The world’s largest electric vehicle manufacturer is striving to garner support for two critical proposals at its annual meeting – one to re-ratify CEO Elon Musk’s $56 billion pay package and another to reincorporate the company in Texas. The latter decision came following a Delaware judge’s ruling to void Musk’s lucrative share options due to concerns over board independence.

Tesla’s significant retail shareholder base, accounting for about 30% of the company, makes it crucial for them to vote in favor of the resolutions, especially the move to Texas. The voting process, particularly for international investors in Europe and Asia, has been impeded by inadequate systems on stockbroker and online trading platforms where they hold their shares.
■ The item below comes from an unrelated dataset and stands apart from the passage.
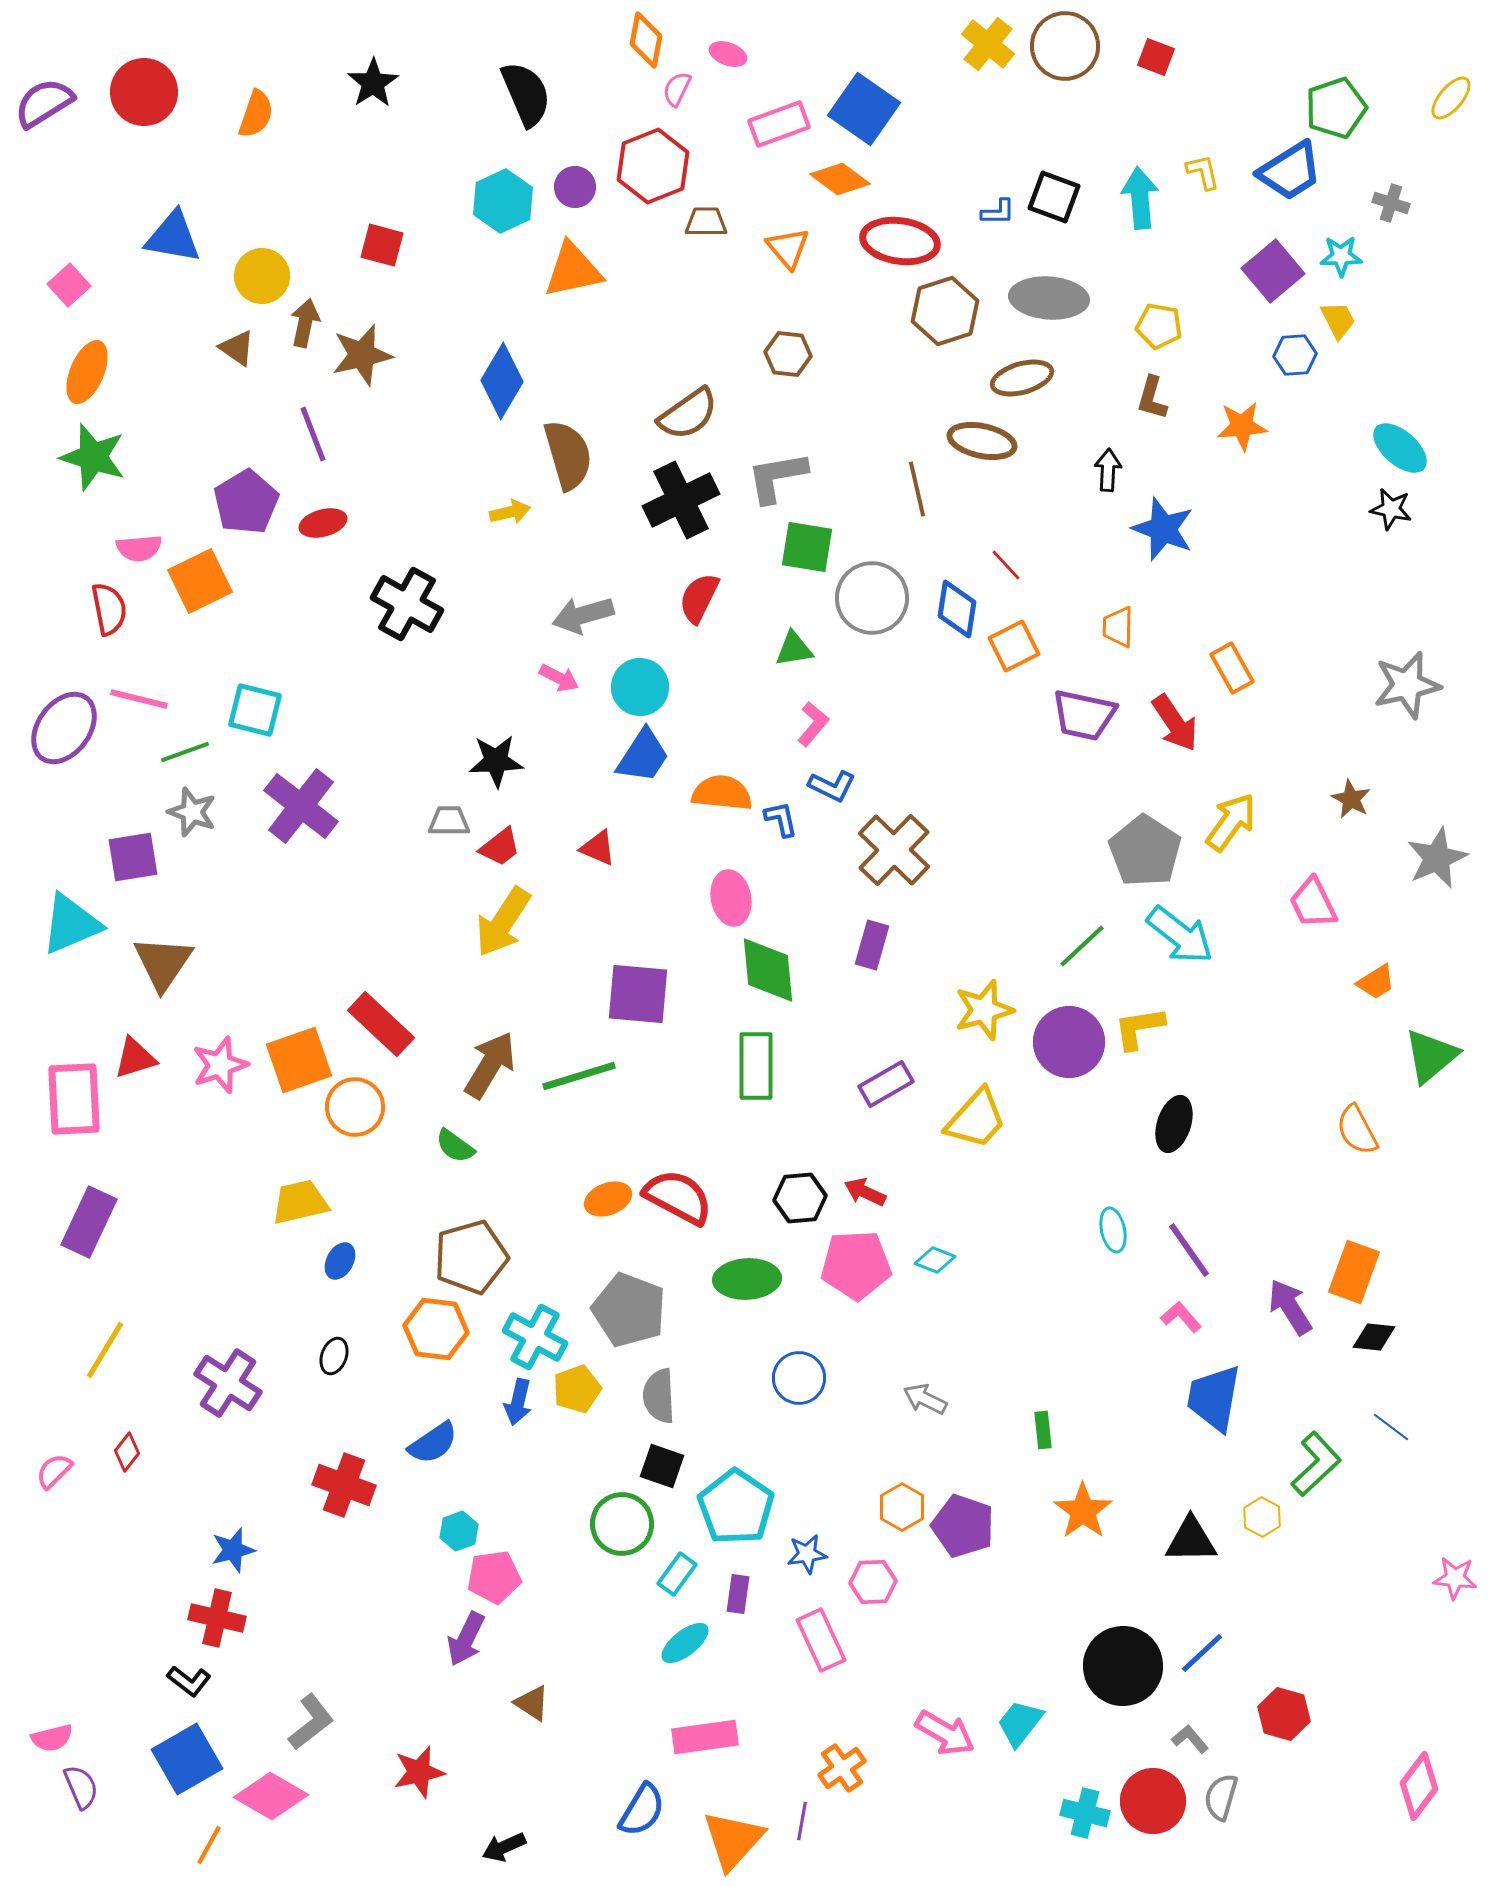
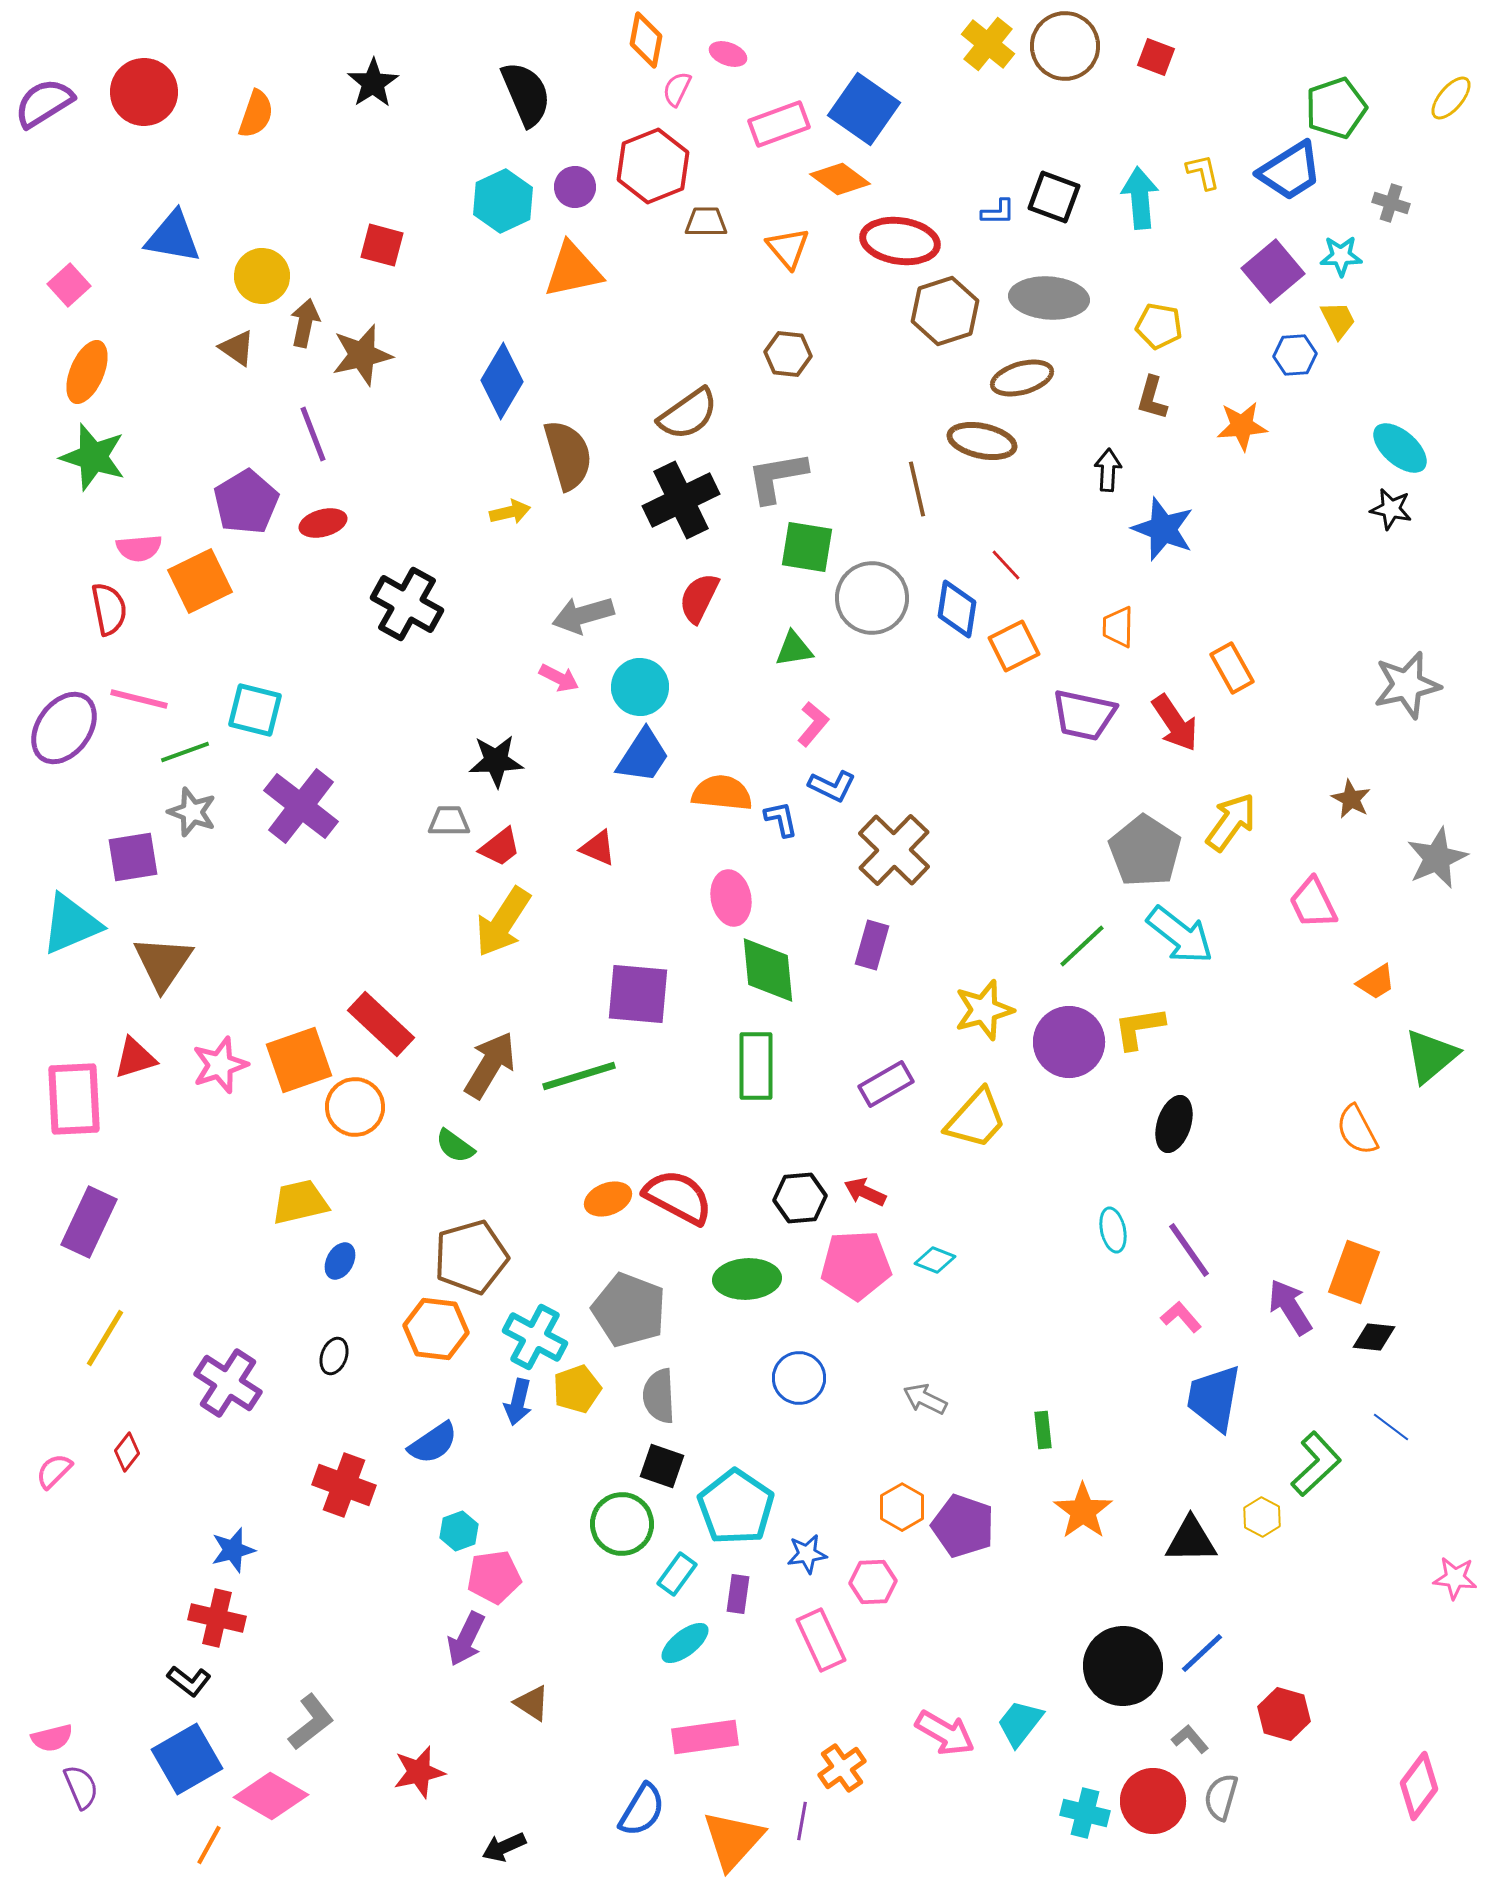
yellow line at (105, 1350): moved 12 px up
Despite efforts by Tesla and proxy solicitation firm Innisfree to urge brokers to implement new processes, many have cited time constraints as a reason for not being able to facilitate the voting process for international shareholders. The need for a majority of all outstanding shares to vote in favor of relocating Tesla to Texas further amplifies the challenges as uncast votes are considered against the proposal.

Prominent investment platforms like Hargreaves Lansdown in the UK and BNP Paribas’s Consorsbank are among those facing limitations in offering proxy voting services for US stocks, potentially impacting the outcome of Tesla’s critical resolutions. Some platforms have imposed fees or require manual intervention for international shareholders to vote, discouraging retail investors from participating in the decision-making process.

The pressure is mounting on retail shareholders to cast their votes as influential proxy advisers like Glass Lewis and ISS recommend shareholders vote against Musk’s pay resolution. This advice holds weight among large institutional investors, further underscoring the significance of retail shareholders’ participation in Tesla’s voting process.

With the fate of key resolutions hanging in the balance, the engagement of retail shareholders in Tesla’s annual meeting has never been more crucial. As the company navigates through challenges stemming from cross-border voting limitations, the outcome of the meeting could have far-reaching implications for Tesla’s future initiatives and corporate governance.